The losses were blamed on increases in uncompensated care and a competitive market, and were a key factor in the decision to sell controlling interest, which allows HMA to concentrate on the business and management side, while Shands focuses on medical operations.
"We've done wonderful things in partnership with the employees and medical staff in these communities, but we also learned our limitations," Goldfarb says. "We learned that we don't know all there is to know about running hospitals in communities the size of Live Oak, Stark, and Lake Shore. We learned that we have only so much capital to go around in the Shands system and sometimes we don't invest in our communities the way we should invest to grow these programs. And we learned that we have a lot to do as an academic health center. To accomplish those goals it is better to do them in partnership with somebody who is talented and competent and knows what they are doing rather than trying to do it by yourself."
Shands HealthCare will retain 40% ownership in each hospital, which will continue to prominently carry the Shands name. The deal is expected to be finalized by July 1, with Shands and HMA sharing equal governance.
Gary D. Newsome, president/CEO of HMA, said the hospital chain will rely on experience to stem the red ink at the three Shands hospitals.
"We have carved out a niche very specific in nonurban healthcare. Because of that we have some strategies and processes and programs that we know work," he says. "This is an opportunity for us to not only bring our knowledge to the table in how to manage and grow local hospitals in small communities, but for us to leverage the knowledge of Shands because they have tremendous resources from an educational standpoint."
No layoffs are planned. Shands employees—including leadership teams—will become HMA employees. They will keep their base salaries, and tenure will be honored. Employee benefits will change, but HMA said it provides "a wide variety of choices and a very competitive benefits package."
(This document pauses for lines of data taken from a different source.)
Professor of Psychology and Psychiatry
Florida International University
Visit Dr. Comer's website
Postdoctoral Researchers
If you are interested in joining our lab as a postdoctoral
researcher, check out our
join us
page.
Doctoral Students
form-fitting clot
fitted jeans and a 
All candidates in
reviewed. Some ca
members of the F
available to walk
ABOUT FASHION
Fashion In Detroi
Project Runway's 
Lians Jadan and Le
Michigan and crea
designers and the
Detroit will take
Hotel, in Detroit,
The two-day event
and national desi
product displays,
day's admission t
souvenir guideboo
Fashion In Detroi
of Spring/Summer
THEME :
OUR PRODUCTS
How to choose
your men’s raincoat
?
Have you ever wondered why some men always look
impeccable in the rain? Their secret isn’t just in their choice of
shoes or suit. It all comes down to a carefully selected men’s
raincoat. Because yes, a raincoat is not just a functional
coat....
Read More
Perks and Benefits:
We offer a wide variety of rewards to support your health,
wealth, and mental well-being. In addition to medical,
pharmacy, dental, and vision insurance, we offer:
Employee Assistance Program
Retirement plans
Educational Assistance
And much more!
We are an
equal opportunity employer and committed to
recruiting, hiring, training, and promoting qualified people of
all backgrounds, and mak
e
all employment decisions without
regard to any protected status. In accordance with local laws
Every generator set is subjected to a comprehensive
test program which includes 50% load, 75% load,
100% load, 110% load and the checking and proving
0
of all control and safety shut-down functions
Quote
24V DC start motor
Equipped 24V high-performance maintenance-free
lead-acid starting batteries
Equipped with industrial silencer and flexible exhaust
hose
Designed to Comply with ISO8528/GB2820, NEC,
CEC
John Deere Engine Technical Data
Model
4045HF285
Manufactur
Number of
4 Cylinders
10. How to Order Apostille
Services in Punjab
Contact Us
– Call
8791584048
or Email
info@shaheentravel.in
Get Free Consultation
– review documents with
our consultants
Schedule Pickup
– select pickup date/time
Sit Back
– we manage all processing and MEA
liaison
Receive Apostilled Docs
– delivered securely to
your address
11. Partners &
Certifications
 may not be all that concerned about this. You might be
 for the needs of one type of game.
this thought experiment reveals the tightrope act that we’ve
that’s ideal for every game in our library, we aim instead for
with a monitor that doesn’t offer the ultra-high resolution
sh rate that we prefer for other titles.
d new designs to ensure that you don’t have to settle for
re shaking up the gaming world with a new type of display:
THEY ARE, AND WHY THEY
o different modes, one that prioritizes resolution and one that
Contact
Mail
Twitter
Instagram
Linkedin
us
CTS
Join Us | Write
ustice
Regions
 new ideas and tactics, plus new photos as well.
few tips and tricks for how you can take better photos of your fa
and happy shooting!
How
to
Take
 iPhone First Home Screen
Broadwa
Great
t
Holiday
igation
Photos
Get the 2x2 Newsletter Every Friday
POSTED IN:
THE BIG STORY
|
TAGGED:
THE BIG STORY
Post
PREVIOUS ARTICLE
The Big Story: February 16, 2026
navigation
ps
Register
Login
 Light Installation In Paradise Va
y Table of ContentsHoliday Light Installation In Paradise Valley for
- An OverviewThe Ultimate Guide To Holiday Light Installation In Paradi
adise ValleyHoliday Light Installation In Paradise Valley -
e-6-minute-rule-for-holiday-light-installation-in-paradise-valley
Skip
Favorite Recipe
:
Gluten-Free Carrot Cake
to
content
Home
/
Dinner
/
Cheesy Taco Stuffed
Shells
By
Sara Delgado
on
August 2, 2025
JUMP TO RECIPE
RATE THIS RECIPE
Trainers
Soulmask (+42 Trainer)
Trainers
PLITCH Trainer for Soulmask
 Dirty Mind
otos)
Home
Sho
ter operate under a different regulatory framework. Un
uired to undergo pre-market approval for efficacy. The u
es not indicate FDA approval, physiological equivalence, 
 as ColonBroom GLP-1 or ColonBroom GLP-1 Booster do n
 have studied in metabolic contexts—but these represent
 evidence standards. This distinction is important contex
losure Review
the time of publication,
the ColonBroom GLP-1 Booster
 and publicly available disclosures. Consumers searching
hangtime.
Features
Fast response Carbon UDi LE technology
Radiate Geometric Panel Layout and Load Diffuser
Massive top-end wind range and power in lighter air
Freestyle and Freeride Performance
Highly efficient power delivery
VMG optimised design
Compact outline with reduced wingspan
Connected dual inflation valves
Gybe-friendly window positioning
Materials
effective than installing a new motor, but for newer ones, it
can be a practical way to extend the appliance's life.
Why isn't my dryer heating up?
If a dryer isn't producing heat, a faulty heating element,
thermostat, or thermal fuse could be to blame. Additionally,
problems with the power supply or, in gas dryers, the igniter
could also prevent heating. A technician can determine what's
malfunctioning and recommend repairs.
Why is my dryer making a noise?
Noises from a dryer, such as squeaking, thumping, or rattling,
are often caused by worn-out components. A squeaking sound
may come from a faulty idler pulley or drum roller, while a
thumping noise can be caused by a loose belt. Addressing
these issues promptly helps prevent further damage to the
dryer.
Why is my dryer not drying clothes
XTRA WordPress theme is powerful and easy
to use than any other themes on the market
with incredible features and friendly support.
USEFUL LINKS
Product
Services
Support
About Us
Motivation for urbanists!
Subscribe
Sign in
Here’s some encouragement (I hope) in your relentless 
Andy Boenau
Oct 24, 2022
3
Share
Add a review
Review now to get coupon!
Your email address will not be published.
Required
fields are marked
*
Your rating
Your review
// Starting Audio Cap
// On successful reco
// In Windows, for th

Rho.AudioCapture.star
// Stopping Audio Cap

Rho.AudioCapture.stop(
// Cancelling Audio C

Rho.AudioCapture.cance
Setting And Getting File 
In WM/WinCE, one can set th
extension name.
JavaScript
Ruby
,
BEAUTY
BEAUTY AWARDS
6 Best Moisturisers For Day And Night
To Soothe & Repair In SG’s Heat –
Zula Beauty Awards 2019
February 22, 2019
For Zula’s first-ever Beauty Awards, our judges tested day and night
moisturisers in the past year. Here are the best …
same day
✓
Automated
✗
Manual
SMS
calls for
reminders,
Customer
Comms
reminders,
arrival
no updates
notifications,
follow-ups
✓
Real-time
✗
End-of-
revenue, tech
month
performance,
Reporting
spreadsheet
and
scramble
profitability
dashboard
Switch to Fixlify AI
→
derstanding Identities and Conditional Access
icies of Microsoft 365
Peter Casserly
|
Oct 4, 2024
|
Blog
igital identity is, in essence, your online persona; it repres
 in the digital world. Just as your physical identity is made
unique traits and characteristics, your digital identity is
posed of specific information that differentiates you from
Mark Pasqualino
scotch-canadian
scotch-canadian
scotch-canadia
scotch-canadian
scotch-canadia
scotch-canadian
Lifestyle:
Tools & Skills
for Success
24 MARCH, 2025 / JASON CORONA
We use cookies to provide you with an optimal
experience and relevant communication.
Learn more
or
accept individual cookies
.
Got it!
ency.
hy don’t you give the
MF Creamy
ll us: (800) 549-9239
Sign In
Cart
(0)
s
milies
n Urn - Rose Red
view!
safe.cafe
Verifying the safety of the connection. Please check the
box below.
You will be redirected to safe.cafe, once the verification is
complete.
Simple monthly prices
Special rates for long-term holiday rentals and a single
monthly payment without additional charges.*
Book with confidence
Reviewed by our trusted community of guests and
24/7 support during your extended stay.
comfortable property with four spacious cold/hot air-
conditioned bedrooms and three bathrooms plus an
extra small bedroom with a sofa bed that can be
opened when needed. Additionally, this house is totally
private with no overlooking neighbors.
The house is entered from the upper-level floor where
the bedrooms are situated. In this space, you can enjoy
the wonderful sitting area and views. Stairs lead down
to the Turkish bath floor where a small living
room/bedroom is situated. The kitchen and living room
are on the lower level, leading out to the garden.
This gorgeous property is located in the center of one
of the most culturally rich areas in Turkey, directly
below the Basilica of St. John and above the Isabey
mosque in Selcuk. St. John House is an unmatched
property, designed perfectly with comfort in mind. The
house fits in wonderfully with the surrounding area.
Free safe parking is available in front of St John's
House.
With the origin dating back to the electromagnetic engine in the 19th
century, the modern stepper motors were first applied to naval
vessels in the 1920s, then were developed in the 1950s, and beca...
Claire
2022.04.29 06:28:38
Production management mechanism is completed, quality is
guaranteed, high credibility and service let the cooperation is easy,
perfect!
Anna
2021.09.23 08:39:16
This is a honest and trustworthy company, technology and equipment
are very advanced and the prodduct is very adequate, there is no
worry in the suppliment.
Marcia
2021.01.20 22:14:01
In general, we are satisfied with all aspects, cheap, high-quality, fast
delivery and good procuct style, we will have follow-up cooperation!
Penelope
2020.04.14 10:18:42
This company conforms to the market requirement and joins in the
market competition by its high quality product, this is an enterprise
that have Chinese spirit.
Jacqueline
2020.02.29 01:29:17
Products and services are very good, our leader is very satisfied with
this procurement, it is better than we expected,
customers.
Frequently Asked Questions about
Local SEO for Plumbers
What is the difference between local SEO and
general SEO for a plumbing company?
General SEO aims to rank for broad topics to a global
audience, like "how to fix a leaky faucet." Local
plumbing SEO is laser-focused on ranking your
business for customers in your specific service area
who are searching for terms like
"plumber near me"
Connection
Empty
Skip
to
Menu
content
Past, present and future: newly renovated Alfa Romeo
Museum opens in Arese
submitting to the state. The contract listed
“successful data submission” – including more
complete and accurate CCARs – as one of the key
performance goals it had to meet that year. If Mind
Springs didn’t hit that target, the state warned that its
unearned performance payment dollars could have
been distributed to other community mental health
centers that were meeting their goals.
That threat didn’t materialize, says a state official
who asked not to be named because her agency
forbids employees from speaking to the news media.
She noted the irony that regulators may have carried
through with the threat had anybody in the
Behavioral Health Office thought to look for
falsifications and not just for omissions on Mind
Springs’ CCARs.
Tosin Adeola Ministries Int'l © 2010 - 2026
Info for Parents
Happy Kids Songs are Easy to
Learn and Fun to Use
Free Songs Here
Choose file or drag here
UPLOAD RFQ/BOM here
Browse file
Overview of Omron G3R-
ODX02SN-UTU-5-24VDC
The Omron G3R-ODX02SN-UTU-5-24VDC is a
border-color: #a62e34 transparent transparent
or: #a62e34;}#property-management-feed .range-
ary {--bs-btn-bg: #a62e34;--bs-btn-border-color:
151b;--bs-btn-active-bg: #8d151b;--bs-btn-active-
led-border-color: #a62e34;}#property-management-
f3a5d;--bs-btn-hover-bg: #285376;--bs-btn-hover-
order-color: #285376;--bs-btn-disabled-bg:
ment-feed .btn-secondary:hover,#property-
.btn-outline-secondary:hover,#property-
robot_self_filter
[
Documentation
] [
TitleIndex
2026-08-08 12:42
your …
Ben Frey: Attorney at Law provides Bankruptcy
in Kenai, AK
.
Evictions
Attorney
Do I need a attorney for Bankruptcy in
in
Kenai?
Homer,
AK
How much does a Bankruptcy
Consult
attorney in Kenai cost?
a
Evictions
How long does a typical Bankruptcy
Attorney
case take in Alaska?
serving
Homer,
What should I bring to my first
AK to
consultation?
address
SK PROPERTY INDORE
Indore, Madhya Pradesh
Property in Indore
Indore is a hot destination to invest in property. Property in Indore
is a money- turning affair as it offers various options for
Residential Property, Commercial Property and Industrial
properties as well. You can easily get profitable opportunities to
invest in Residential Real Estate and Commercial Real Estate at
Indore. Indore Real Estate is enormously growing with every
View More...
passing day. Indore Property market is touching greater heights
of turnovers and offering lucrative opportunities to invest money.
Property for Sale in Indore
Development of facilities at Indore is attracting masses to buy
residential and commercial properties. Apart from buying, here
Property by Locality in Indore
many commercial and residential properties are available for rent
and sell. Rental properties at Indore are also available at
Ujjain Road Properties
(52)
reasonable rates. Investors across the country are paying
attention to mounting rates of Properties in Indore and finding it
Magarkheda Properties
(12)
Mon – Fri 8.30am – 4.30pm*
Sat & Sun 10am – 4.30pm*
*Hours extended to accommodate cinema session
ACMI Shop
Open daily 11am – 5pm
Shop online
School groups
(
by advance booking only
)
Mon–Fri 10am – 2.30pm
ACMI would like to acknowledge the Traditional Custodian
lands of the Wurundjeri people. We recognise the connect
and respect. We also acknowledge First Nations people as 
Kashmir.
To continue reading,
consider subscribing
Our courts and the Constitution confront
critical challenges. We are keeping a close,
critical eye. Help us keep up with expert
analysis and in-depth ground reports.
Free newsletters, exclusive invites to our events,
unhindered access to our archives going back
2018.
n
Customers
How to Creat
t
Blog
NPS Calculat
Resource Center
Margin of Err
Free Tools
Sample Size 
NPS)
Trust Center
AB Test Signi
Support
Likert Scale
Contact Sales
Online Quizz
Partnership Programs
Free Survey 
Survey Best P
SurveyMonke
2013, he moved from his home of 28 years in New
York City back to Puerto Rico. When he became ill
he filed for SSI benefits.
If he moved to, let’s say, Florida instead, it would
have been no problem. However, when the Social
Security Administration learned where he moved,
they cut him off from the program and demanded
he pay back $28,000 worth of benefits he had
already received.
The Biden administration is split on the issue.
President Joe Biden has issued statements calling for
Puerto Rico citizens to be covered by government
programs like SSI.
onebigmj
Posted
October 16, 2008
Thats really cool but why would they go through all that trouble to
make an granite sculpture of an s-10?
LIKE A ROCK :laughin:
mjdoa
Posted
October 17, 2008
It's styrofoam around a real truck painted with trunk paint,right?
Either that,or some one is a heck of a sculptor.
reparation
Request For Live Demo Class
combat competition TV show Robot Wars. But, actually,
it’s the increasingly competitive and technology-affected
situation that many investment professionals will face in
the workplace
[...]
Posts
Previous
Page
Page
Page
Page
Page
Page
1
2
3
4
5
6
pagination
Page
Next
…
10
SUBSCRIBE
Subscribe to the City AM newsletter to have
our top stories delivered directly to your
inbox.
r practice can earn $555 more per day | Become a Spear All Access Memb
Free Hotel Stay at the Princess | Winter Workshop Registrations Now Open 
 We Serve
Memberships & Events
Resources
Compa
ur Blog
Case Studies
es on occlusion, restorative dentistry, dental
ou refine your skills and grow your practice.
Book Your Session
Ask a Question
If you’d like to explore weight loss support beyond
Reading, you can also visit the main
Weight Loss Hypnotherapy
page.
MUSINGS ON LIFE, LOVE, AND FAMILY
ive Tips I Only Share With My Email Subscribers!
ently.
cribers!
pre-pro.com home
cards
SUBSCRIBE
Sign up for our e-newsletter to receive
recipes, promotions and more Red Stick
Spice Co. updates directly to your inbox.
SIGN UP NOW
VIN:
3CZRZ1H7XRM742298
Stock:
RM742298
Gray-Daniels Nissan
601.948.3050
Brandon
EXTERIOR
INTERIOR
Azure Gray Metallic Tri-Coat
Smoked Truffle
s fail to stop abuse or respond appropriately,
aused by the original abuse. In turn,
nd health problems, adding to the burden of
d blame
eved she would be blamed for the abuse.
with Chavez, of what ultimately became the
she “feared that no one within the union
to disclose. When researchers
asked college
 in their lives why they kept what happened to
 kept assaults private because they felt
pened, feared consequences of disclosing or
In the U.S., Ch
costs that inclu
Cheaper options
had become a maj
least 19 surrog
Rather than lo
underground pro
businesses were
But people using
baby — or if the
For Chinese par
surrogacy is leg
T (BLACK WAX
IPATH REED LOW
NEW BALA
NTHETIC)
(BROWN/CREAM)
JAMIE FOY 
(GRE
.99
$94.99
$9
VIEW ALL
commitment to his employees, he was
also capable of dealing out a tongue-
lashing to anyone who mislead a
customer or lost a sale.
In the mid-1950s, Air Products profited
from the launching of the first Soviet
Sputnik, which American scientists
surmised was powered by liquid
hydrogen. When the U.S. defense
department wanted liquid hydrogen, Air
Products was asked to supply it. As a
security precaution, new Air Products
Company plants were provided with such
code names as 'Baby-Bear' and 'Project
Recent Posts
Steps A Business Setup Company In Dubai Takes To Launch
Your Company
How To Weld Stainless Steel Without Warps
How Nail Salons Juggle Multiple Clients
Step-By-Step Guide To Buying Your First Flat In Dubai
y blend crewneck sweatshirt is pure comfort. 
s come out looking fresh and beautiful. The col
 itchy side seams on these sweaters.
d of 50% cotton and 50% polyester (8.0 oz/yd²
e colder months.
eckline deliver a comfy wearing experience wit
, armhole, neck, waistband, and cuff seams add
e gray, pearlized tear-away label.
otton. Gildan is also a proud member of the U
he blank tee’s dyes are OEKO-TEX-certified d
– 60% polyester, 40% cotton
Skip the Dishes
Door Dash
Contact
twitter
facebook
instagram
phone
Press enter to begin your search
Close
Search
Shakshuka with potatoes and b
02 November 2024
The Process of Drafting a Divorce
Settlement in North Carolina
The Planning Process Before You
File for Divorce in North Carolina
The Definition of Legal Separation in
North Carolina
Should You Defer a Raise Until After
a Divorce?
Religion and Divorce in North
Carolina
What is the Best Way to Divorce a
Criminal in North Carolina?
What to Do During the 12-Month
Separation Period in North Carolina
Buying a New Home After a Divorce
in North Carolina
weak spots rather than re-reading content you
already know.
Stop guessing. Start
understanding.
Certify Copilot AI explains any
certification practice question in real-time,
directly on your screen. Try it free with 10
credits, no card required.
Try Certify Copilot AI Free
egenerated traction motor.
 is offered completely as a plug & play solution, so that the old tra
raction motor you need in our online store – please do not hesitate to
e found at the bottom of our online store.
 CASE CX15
Most if not all local physician contracts will be transferred to the new jointly owned hospitals, with all service lines remaining in place. It is anticipated that practices will be added. Local advisory boards comprised of representatives from the medical staff, the local community, Shands, and HMA will be established at each hospital. Combined, the three hospitals operate 139 beds and generate approximately $100 million of annual net revenue.
When the deal is completed, HMA will operate 58 hospitals, with approximately 8,500 licensed beds, in non-urban communities in 15 states, including 22 in Florida. David Peknay, a director at Standard & Poor's, calls the deal "a pretty modest investment" for a company the size of HMA, which last year generated about $4.6 billion in net revenues from continuing operations.
Peknay says he couldn't say authoritatively what HMA might do differently to turn the Shands hospitals around financially, because he's not familiar with Shands' operations. Generally speaking, he says, "there are cases where a for-profit will come in and introduce aspects of operating a hospital that might be a little more cognizant of payer mix or service offerings, perhaps adding services that generate more revenues. On the for-profit side they have been very active in controlling costs. Many of them have been doing pretty well."